[Dataset entries]
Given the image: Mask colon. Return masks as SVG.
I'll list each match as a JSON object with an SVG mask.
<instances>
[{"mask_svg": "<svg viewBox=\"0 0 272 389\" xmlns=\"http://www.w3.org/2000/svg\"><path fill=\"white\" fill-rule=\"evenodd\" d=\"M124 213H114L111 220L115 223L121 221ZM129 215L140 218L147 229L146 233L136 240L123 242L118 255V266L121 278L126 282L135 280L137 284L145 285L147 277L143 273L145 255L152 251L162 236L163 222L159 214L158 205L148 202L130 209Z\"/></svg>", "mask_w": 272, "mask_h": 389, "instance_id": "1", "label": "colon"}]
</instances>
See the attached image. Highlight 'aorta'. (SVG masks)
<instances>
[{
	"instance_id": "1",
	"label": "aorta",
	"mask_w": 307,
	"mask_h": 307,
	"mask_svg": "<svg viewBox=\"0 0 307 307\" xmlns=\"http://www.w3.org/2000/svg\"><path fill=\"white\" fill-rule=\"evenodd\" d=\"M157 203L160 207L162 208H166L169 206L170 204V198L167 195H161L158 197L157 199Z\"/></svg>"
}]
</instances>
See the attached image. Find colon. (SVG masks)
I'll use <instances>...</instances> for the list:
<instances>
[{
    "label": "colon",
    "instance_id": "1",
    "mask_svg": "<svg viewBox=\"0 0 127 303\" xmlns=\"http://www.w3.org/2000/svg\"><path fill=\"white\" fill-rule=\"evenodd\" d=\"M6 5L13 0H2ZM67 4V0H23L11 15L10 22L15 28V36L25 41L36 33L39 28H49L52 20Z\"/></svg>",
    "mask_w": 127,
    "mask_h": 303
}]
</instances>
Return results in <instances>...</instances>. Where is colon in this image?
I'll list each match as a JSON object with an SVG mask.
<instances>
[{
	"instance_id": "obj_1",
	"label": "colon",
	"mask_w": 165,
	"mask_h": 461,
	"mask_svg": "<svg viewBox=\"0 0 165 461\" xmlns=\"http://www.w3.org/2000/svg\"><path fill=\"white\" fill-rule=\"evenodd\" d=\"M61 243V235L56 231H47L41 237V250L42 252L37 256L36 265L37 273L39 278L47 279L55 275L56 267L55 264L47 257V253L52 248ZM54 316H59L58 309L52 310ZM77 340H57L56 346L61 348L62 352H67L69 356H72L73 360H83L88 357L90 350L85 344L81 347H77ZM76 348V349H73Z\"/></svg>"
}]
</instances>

WHAT YOU ARE ASKED TO DO: Tally the lines in the records that contain the word "colon"; the answer is that number and nothing more.

EXERCISE ANSWER: 6